I’m haunted by the way, through the books, Gollum mourns for “my precious.” And if you watch the movies, you see the way he hisses out, “my precioussss.” (You can watch a 10-second clip here.)

Here’s the tie to habits: I’ve noticed that many people have a habit that makes them unhappy — one that they know drains them, isn’t good for them, causes them grief. And yet, at the thought of giving it up, they protest, “No! It’s my precioussssssss!”

A friend told me that she was uncomfortable about how much wine she was drinking every night, but when I said, “Do you think you’d like to stop drinking the wine?” she became very agitated, saying “No, no! I don’t want to do that.”

Or when another friend told me that she felt bad about her weight, and I said that I felt so much better after I gave up sugar, she said, “Oh, that’s ridiculous. I could never give up sugar.”

And I talked to a friend from law school who felt lousy because he was exhausted all the time; when he told me that he gets four hours of sleep each night, I said, “Maybe you could go to bed earlier?” In a furious voice, he said, “If I went to bed earlier, that would mean my firm would get more of me! That time at night is the only time I have to myself!”

Each time, I was reminded of Gollum and Isildur. “It’s my preciousssss! It’s precious to me, though I buy it with great pain.”

We’re grown-ups. We can do what we want. I’m not saying that giving up wine, or sugar, or leisure time is necessarily the right thing for those folks to do. But as my Habits Manifesto holds, “We should make sure the things we do to feel better don’t make us feel worse.

It’s precious…but perhaps we’d be healthier, happier, and more productive if we think about tossing it away.
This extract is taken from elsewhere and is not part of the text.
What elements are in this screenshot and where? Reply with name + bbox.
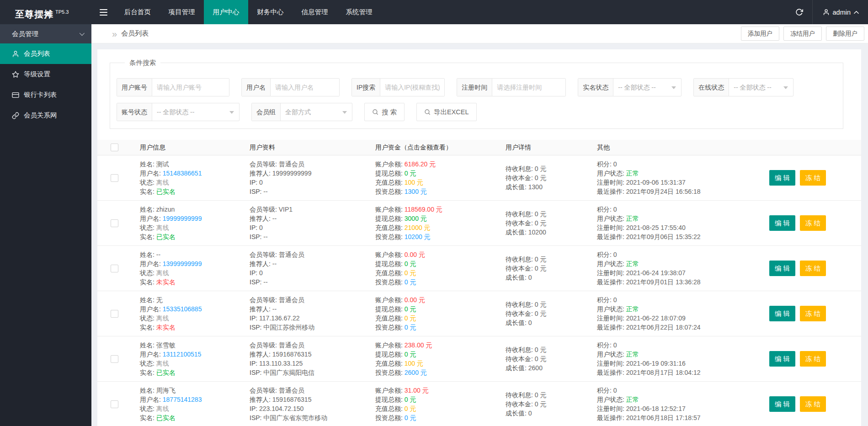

Whenever I start to get that feeling in my life, when I feel myself starting to hiss, “But it’s my precioussssss!” I pay attention. Am I being mastered by something that’s not good for me?

greekyyogurtFor a while, I had this feeling about — of all things — Greek yogurt. Oh, how I love Greek yogurt! I was eating it two or three times a day, instead of other foods. Which I knew wasn’t a healthy course for me. And if some other member of my family ate the last carton of yogurt, I was furious.

So I stopped eating it altogether for a while (that’s the Abstainer way).  Now I eat it just once a day, and am finding that manageable.

But for a while there, I had that feeling of “this isn’t good for me/but it’s precious to me/so I’m going to refuse to give it up.”

How about you? Have you ever had this feeling about something, “It’s my precioussssssss!” How did you master it — if you have?

In a future podcast of Happier with Gretchen Rubin, you’ll hear my sister Elizabeth talk about her precioussss: Candy Crush.